Under California Rules of Court, rule 3.1308 and Local Rule 701, any party opposed to

the tentative ruling must notify the court, and other parties, by 4:00 p.m. on the court day before the hearing of their intention to appear for oral argument. The court's notice must be made by facsimile to 559-733-6774.  The tentative rulings for Thursday, May 23, 2013 are:


Re:  Daljit Singh v. State of California Board of Equalization, et al.   

Case No.:  247076

Date:  May 23, 2013     Time: 8:30 A.M. 

Dept. 2 – The Honorable Lloyd Hicks

Motion: Motion for an Order Compelling Answers to Deposition Questions and Production of Documents by Defendant State of California Board of Equalization

Tentative Ruling: To Deny the Motion for an Order Compelling Answers to Deposition Questions and Production of Documents by Defendant State of California Board of Equalization

Defendant acknowledges that the timeliness of its Motion for an Order Compelling Answers to Deposition Questions and Production of Documents is an issue pursuant to Code of Civil Procedure section 2024.020, stating that parties are entitled to have motions concerning discovery heard on or before the fifteenth day before the original trial date, which both parties appear to acknowledge as being April 15, 2013.  Defendant filed this motion on May 1, 2013, making it untimely.  Furthermore, Defendant has not filed a motion for leave to complete discovery closer to trial date or to reopen discovery after new trial date is set pursuant to Code of Civil Procedure section 2024.050.  Defendant did not argue that discovery was reopened by the court relating to this discovery request.  Instead, Defendant argues that the court should consider its current motion as a de facto motion under Code of Civil Procedure section 2024.050 because, among other things, Plaintiff’s counsel failed to bring up the deadline in the “meet and confer” telephone conversations with Defendant’s counsel.
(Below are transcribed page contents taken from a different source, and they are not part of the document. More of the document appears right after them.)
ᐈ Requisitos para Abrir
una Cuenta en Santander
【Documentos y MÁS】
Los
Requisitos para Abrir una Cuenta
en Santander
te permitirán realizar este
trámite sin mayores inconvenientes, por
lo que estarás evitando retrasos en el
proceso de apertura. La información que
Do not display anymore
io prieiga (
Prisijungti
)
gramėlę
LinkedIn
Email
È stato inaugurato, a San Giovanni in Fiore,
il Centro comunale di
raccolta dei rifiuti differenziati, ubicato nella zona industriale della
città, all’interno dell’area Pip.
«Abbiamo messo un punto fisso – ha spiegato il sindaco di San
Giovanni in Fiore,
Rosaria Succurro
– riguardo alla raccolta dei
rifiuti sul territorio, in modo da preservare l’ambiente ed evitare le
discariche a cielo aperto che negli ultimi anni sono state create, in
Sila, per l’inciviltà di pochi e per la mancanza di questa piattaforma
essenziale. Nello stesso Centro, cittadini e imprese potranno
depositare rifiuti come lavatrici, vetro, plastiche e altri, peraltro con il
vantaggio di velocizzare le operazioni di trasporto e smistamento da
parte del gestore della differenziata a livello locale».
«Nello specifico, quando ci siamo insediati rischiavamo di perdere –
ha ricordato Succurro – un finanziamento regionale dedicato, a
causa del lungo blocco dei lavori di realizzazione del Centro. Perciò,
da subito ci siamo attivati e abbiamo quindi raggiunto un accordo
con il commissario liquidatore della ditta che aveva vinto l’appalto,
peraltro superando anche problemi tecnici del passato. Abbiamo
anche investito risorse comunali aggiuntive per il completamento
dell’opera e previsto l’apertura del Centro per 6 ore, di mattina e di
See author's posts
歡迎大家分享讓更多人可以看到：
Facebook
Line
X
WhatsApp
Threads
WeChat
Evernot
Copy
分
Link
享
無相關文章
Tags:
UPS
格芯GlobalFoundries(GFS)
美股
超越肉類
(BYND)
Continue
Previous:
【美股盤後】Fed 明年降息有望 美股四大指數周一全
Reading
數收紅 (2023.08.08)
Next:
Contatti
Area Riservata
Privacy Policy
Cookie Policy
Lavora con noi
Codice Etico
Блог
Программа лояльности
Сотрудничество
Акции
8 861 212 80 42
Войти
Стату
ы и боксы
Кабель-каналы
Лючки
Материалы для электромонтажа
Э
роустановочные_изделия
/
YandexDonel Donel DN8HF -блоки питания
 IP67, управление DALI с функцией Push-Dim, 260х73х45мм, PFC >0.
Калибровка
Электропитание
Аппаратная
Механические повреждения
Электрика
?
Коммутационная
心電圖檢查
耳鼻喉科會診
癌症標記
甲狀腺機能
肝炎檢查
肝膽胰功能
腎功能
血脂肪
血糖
Defendant’s motion is untimely pursuant to Code of Civil Procedure section 2024.020, and Defendant has not followed the appropriate procedures under the Code of Civil Procedure that would allow the court to consider the current motion.  As a result, the court denies Defendant’s Motion for an Order Compelling Answers to Deposition Questions and Production of Documents.  The court does not grant sanctions to either party.   

If no one requests oral argument, under Code of Civil Procedure section 1019.5, subdivision (a), and California Rules of Court, rule 3.1312(a), no further written order is necessary.  The minute order adopting this tentative ruling will become the order of the court and service by the clerk will constitute notice of the order.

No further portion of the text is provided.